In State v. Dere, the Court of Appeals Division I held that a telephone conversation between a jail inmate and a person outside the jail is not a private communication when the participants are advised that the call will be recorded and must confirm their understanding that they are being recorded. Also, a recording of such a conversation is admissible evidence against the noninmate as well as against the inmate.
Defendant Zakaria Dere was a co-defendant in a Robbery. Before the trial, Dere posted bail and was released from custody. Dere received several calls from Mohamed Ali, a codefendant who remained in jail. Their conversations were recorded by the jail’s telephone system.
Unfortunately for Dere, the recordings gave evidence that Dere was an accomplice in the robbery. He argued a CrR 3.5 motion to suppress., however, the trial court denied his motion. Ultimately, Dere’s statements were used against him by the State at his trial. He was found guilty of Robbery. He appealed.
WASHINGTON PRIVACY ACT
The Court of Appeals addressed Dere’s argument that the admission of the recordings violated the Washington Privacy Act under RCW 9.73. Under this statute, recordings obtained in violation of the act are inadmissible for any purpose at trial. The act also makes it unlawful to intercept or record private communications transmitted by telephone without first obtaining the consent of all participants in the communication. Dere cited State v. Modica in arguing that a communication is private when parties manifest a subjective intention that it be private and where that expectation is reasonable.
Despite Dere’s arguments, the Court of Appeals reasoned that Dere’s conversations with Ali were not private communications. Dere and Ali did not have a reasonable expectation of privacy in their telephone conversations because they knew their calls were recorded and subject to monitoring. “Because the calls were not private communications, the privacy act does not apply,” reasoned the Court.
Next, the Court of Appeals addressed Dere’s claims that the recording of his calls violated his constitutionally protected privacy rights. The Court reasoned that although Article I, section 7 of the Washington Constitution generally protects the privacy of telephone conversations, calls from a jail inmate are not private affairs deserving of protection:
” A jail recording system . . . and its operation typically demonstrates that at least one participant in a conversation has consented to the recording. The inspection of other forms of communication with inmates, such as ingoing and outgoing mail and packages, is not an invasion of a privacy interest protected by the Washington Constitution so long as the inmate is informed of the likelihood of inspection.”
With that, the Court of Appeals concluded there was no violation of Dere’s constitutional privacy interests. The Court upheld Dere’s Robbery conviction.
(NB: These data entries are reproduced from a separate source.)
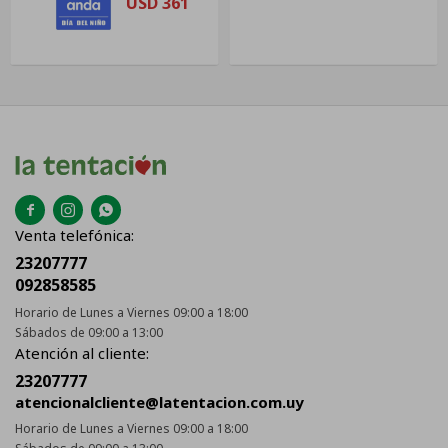
USD
361



Venta telefónica:
23207777
092858585
Horario de Lunes a Viernes 09:00 a 18:00
Sábados de 09:00 a 13:00
Atención al cliente:
23207777
atencionalcliente@latentacion.com.uy
Horario de Lunes a Viernes 09:00 a 18:00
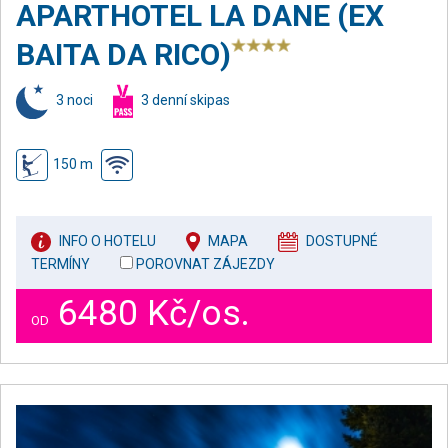
APARTHOTEL LA DANE (EX
BAITA DA RICO)
3 noci
3 denní skipas
150 m
INFO O HOTELU
MAPA
DOSTUPNÉ
TERMÍNY
POROVNAT ZÁJEZDY
6480 Kč/os.
OD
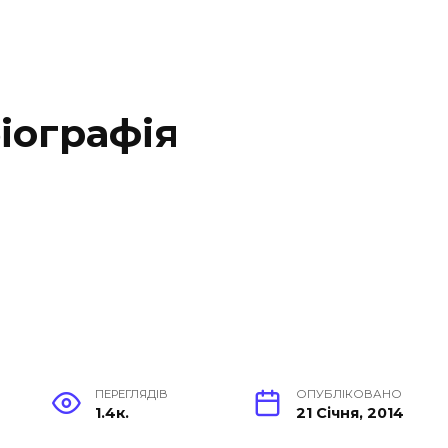
іографія
ПЕРЕГЛЯДІВ
ОПУБЛІКОВАНО
1.4к.
21 Січня, 2014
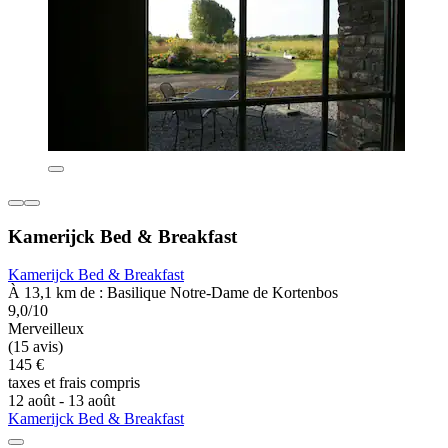
Kamerijck Bed & Breakfast
Kamerijck Bed & Breakfast
À 13,1 km de : Basilique Notre-Dame de Kortenbos
9,0/10
Merveilleux
(15 avis)
145 €
taxes et frais compris
12 août - 13 août
Kamerijck Bed & Breakfast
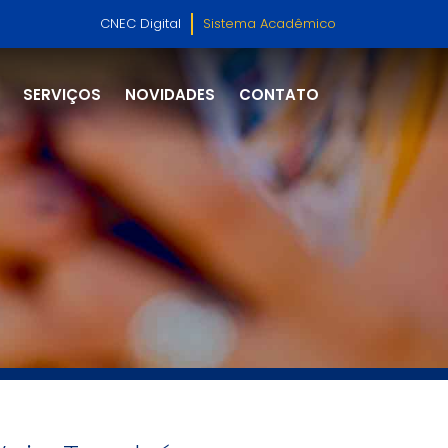
CNEC Digital
Sistema Acadêmico
SERVIÇOS
NOVIDADES
CONTATO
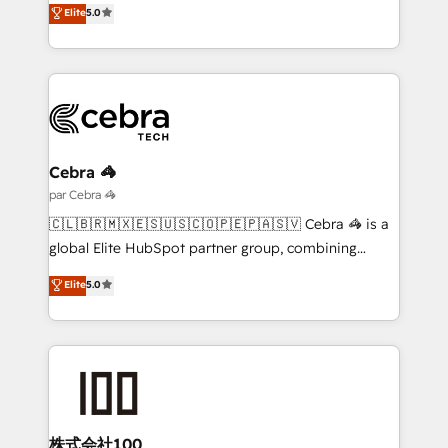
Elite
5.0
donde todos tendrán la misma IA, va a ganar quien
engine. We combine RevOps strategy with deep
tenga el mejor contexto para alimentarla. Sin
technical execution to help teams scale faster—with
contexto, la IA improvisa. Con el tuyo, se vuelve una
cleaner data, smarter automation, and more
ventaja que nadie más tiene. No es teoría: somos
predictable revenue. Specialties: · HubSpot
Partner Elite con +700 implementaciones en LATAM.
Implementation & Migration · Native & Custom
Integrations · Custom Development · CPQ & FSM ·
Reporting & Analytics · GTM Architecture · Sales &
Cebra 🦓
Marketing Enablement If you’re ready to elevate
par Cebra 🦓
HubSpot from “just your CRM” to your growth
🇨🇱🇧🇷🇲🇽🇪🇸🇺🇸🇨🇴🇵🇪🇵🇦🇸🇻 Cebra 🦓 is a
infrastructure—let’s talk.
global Elite HubSpot partner group, combining
technology, marketing and media expertise across
Elite
5.0
Latin America and Southern Europe, with teams
across 9 countries. Born in Chile, we combine local
insight with international reach to help businesses
grow. For over 12 years, we’ve delivered 500+
HubSpot implementations, building end-to-end
solutions that integrate CRM, AI automation, inbound
and loop marketing, content, and digital creativity.
株式会社100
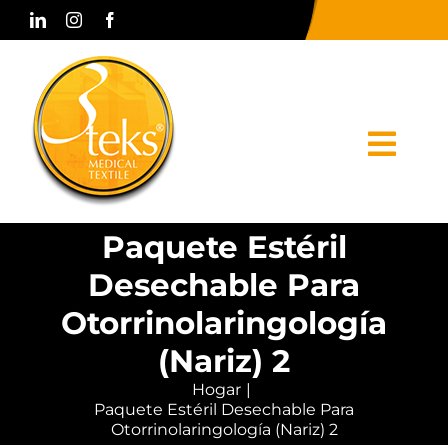
Skip
to
content
Togg
Navi
Paquete Estéril
Hogar
Desechable Para
Corporativo
Otorrinolaringología
Productos
(Nariz) 2
Hogar
Prensa y Medios
Paquete Estéril Desechable Para
Otorrinolaringología (Nariz) 2
Contacto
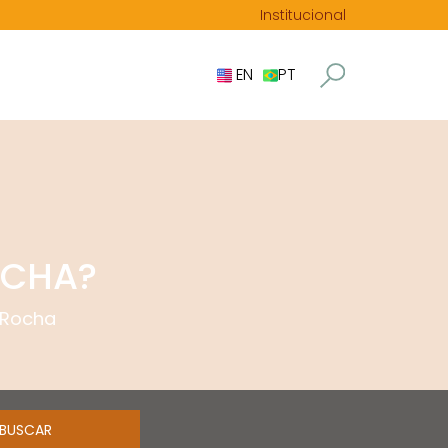
Institucional
EN
PT
OCHA?
 Rocha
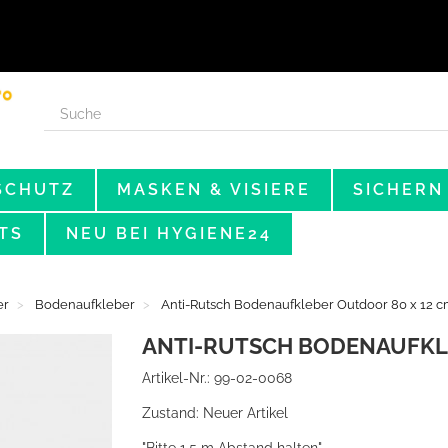
Anm
SCHUTZ
MASKEN & VISIERE
SICHERN
TS
NEU BEI HYGIENE24
er
Bodenaufkleber
Anti-Rutsch Bodenaufkleber Outdoor 80 x 12 
ANTI-RUTSCH BODENAUFKLE
Artikel-Nr.:
99-02-0068
Zustand:
Neuer Artikel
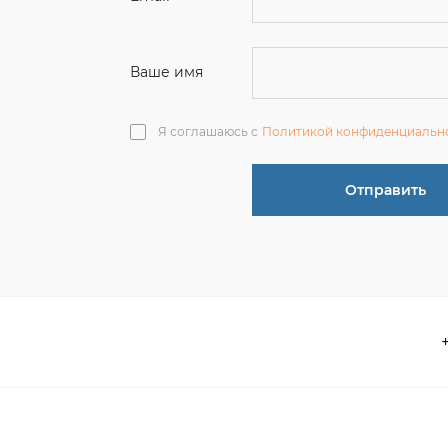
Отправить
О компании
 акции
Контакты
информация
Реквизиты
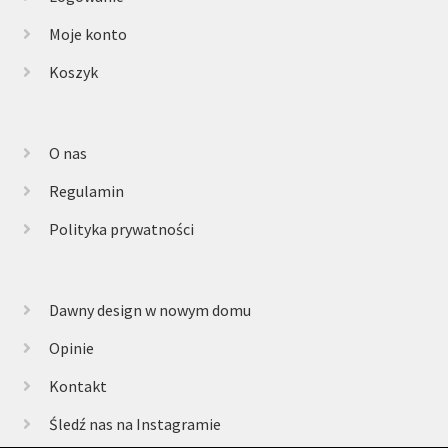
Moje konto
Koszyk
O nas
Regulamin
Polityka prywatności
Dawny design w nowym domu
Opinie
Kontakt
Śledź nas na Instagramie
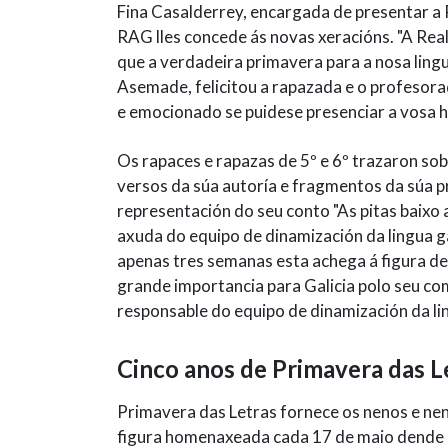
Fina Casalderrey, encargada de presentar a 
RAG lles concede ás novas xeracións. "A Re
que a verdadeira primavera para a nosa lingua
Asemade, felicitou a rapazada e o profesorad
e emocionado se puidese presenciar a vosa h
Os rapaces e rapazas de 5º e 6º trazaron sob
versos da súa autoría e fragmentos da súa p
representación do seu conto "As pitas baixo 
axuda do equipo de dinamización da lingua 
apenas tres semanas esta achega á figura de
grande importancia para Galicia polo seu com
responsable do equipo de dinamización da li
Cinco anos de Primavera das L
Primavera das Letras fornece os nenos e nena
figura homenaxeada cada 17 de maio dende o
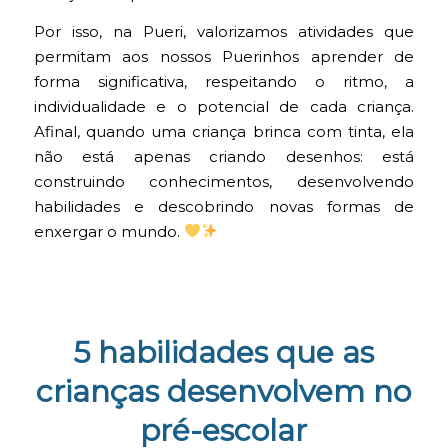
Por isso, na Pueri, valorizamos atividades que
permitam aos nossos Puerinhos aprender de
forma significativa, respeitando o ritmo, a
individualidade e o potencial de cada criança.
Afinal, quando uma criança brinca com tinta, ela
não está apenas criando desenhos: está
construindo conhecimentos, desenvolvendo
habilidades e descobrindo novas formas de
enxergar o mundo.
5 habilidades que as
crianças desenvolvem no
pré-escolar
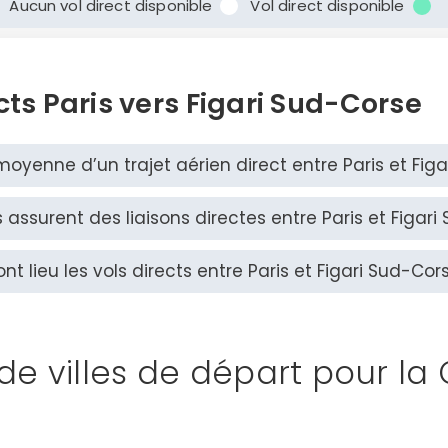
Aucun vol direct disponible
Vol direct disponible
cts Paris vers Figari Sud-Corse
moyenne d’un trajet aérien direct entre Paris et Fig
ssurent des liaisons directes entre Paris et Figari
t lieu les vols directs entre Paris et Figari Sud-Cor
 de villes de départ pour la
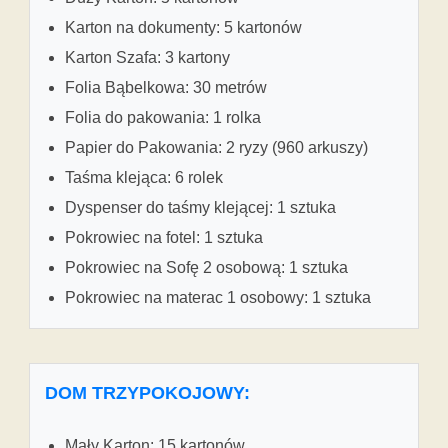
Karton na dokumenty: 5 kartonów
Karton Szafa: 3 kartony
Folia Bąbelkowa: 30 metrów
Folia do pakowania: 1 rolka
Papier do Pakowania: 2 ryzy (960 arkuszy)
Taśma klejąca: 6 rolek
Dyspenser do taśmy klejącej: 1 sztuka
Pokrowiec na fotel: 1 sztuka
Pokrowiec na Sofę 2 osobową: 1 sztuka
Pokrowiec na materac 1 osobowy: 1 sztuka
DOM TRZYPOKOJOWY:
Mały Karton: 15 kartonów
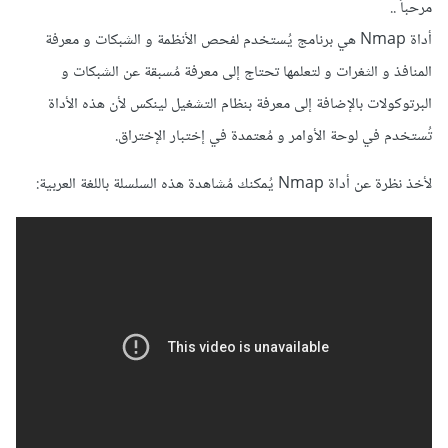
مرحباً ..
أداة Nmap هي برنامج يُستخدم لفحص الأنظمة و الشبكات و معرفة
المنافذ و الثغرات و لتعلمها تحتاج إلى معرفة مُسبقة عن الشبكات و
البرتوكولات بالإضافة إلى معرفة بنظام التشغيل لينكس لأن هذه الأداة
تُستخدم في لوحة الأوامر و مُعتمدة في إختبار الإختراق.
لأخذ نظرة عن أداة Nmap يُمكنك مُشاهدة هذه السلسلة باللغة العربية:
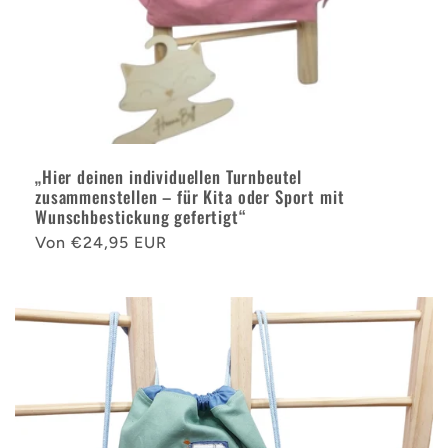
„Hier deinen individuellen Turnbeutel
zusammenstellen – für Kita oder Sport mit
Wunschbestickung gefertigt“
Normaler
Von €24,95 EUR
Preis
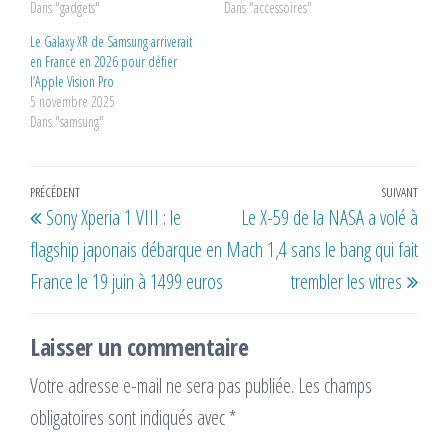
Dans "gadgets"
Dans "accessoires"
Le Galaxy XR de Samsung arriverait
en France en 2026 pour défier
l’Apple Vision Pro
5 novembre 2025
Dans "samsung"
Navigation
Article
PRÉCÉDENT
SUIVANT
Artic
Sony Xperia 1 VIII : le
Le X-59 de la NASA a volé à
de
précédent
suiv
flagship japonais débarque en
Mach 1,4 sans le bang qui fait
l’article
France le 19 juin à 1499 euros
trembler les vitres
Laisser un commentaire
Votre adresse e-mail ne sera pas publiée.
Les champs
obligatoires sont indiqués avec
*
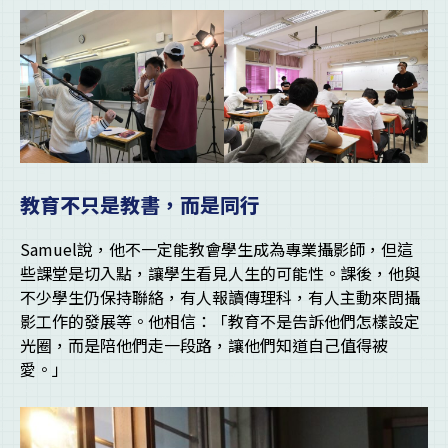
教育不只是教書，而是同行
Samuel說，他不一定能教會學生成為專業攝影師，但這
些課堂是切入點，讓學生看見人生的可能性。課後，他與
不少學生仍保持聯絡，有人報讀傳理科，有人主動來問攝
影工作的發展等。他相信：「教育不是告訴他們怎樣設定
光圈，而是陪他們走一段路，讓他們知道自己值得被
愛。」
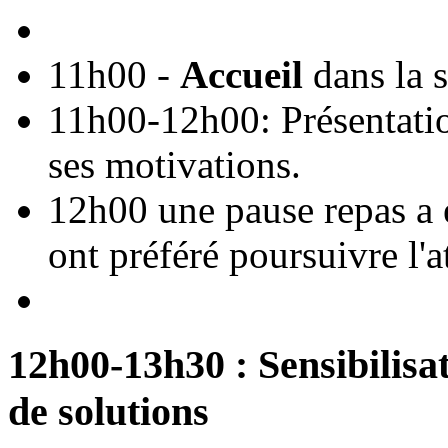
11h00 -
Accueil
dans la sa
11h00-12h00: Présentatio
ses motivations.
12h00 une pause repas a 
ont préféré poursuivre l'at
12h00-13h30 : Sensibilisa
de solutions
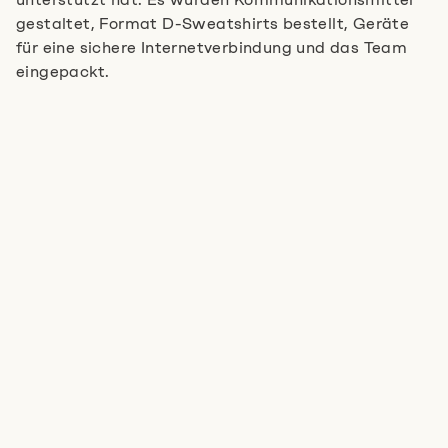
gestaltet, Format D-Sweatshirts bestellt, Geräte
für eine sichere Internetverbindung und das Team
eingepackt.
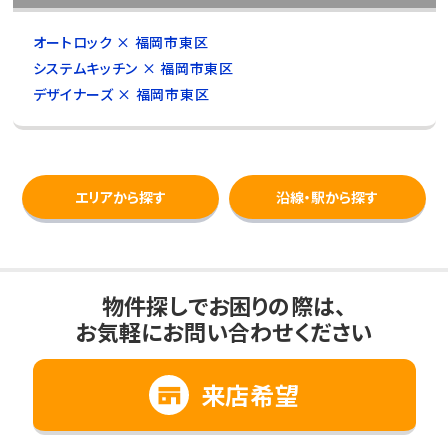
オートロック × 福岡市東区
システムキッチン × 福岡市東区
デザイナーズ × 福岡市東区
エリアから探す
沿線・駅から探す
物件探しでお困りの際は、
お気軽にお問い合わせください
来店希望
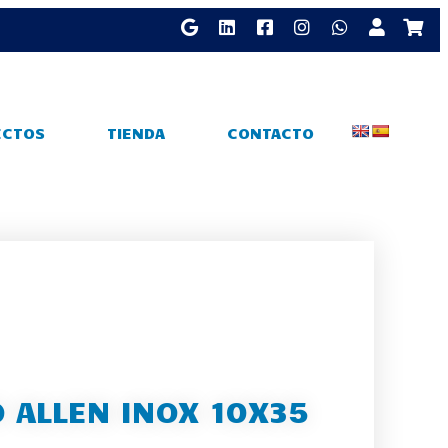
ECTOS
TIENDA
CONTACTO
O ALLEN INOX 10X35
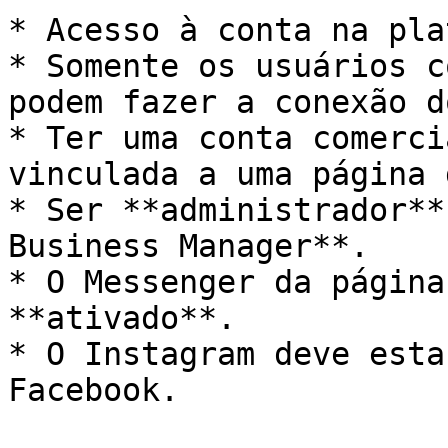
* Acesso à conta na pla
* Somente os usuários c
podem fazer a conexão d
* Ter uma conta comerci
vinculada a uma página 
* Ser **administrador**
Business Manager**.

* O Messenger da página
**ativado**.

* O Instagram deve esta
Facebook.
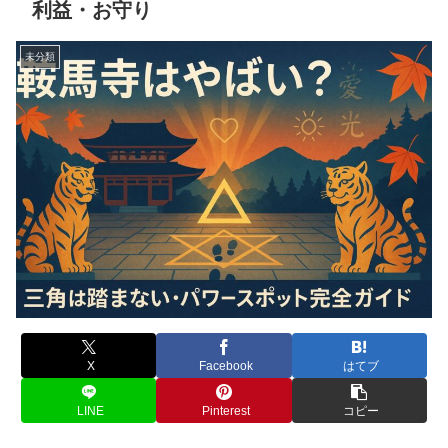
利益・お守り
未分類
X
Facebook
はてブ
LINE
Pinterest
コピー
My opinion? Obviously, this case shows that suppressing jail inmate conversations is difficult to impossible; especially when the automated voice informs the callers that the conversations are being recorded. I always advise my jailed clients to limit their phone conversations with friends and family members. Speaking from experience, I’ve conducted many trials where Prosecutors use recorded jail inmate against my clients in attempts to incriminate them. Usually, the recorded conversations are suppressible on other grounds as being prejudicial, irrelevant, confusing, misleading etc. under ER 403. Still, trying to suppress incriminating statements is a terrible position to be in; especially when avoidable.